Tuesday, August 18, 2009

Now you're a man, a man man man

I always wonder when I see people (okay, predominantly teenage girls) write stories about manly man characters acting completely emasculated. I guess swooning over staggeringly sensitive men who act like no interesting and competent human being ever would isn't unexpected for young women but why choose these dudes dripping with machismo? I suppose it's entirely possible to be attracted to the aesthetic of the macho soldier types but still be so unapologetically girly that they still want to see them acting like shy, sensitive Twilight stand-ins á la any novel with Fabio on the cover, but then you have the alarmingly popular trend of people who not only rewrite the character to act like a stammering, flower-picking ponce, but completely redo their aesthetic to make them young and long-haired with delicate-as-a-flower features. If you say you like Ganondorf, but in your head Ganondorf is a seventeen year old Japanese vampire prince with hair like a Kingdom hearts character, who goes to starbucks and gives Link butterfly kisses.... well... you don't really like Ganondorf at all.
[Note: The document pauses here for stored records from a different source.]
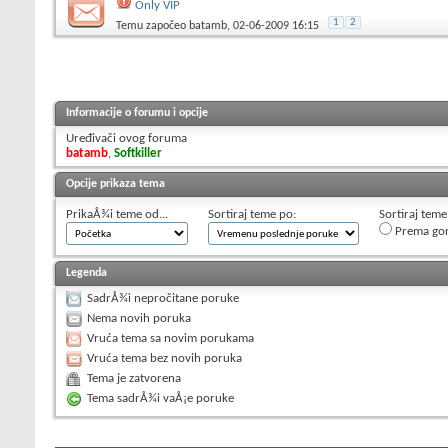
Only VIP
1
2
Temu započeo
batamb
, 02-06-2009 16:15
Informacije o forumu i opcije
Uređivači ovog foruma
batamb
,
Softkiller
Opcije prikaza tema
PrikaÅ¾i teme od...
Sortiraj teme po:
Sortiraj teme
Prema go
Legenda
SadrÅ¾i nepročitane poruke
Nema novih poruka
Vruća tema sa novim porukama
Vruća tema bez novih poruka
Tema je zatvorena
Tema sadrÅ¾i vaÅ¡e poruke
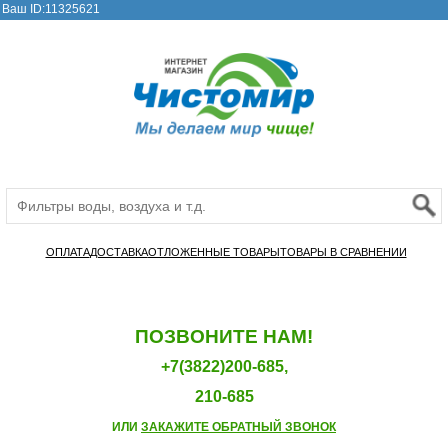
Ваш ID:11325621
ОПЛАТА
ДОСТАВКА
ОТЛОЖЕННЫЕ ТОВАРЫ
ТОВАРЫ В СРАВНЕНИИ
ПОЗВОНИТЕ НАМ!
+7(3822)200-685,
210-685
ИЛИ
ЗАКАЖИТЕ ОБРАТНЫЙ ЗВОНОК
At least I know that if I ever want to carve out a chunk of the teenage girl market for myself, I can sell fancomics about a 98 pound Marcus Fenix going to highschool and taking bubble baths. Hey, who am I to judge? Maybe all the face-poundings that came with dressing like an emo-goth-skater-hipster and writing sad poetry are what motivated Mr. Fenix to pick up a weight set and start carving out his way to Delta Sergeant.


That said, here is a picture of something unabashedly manly. consider it an apology from me to all of you on behalf of Girls On the Internet. Depending on how things go he might end up showing up in some comics, and I guarantee it will involve nothing but eating meat, blasting heavy metal, firing guns, and amassing harems of bikini models.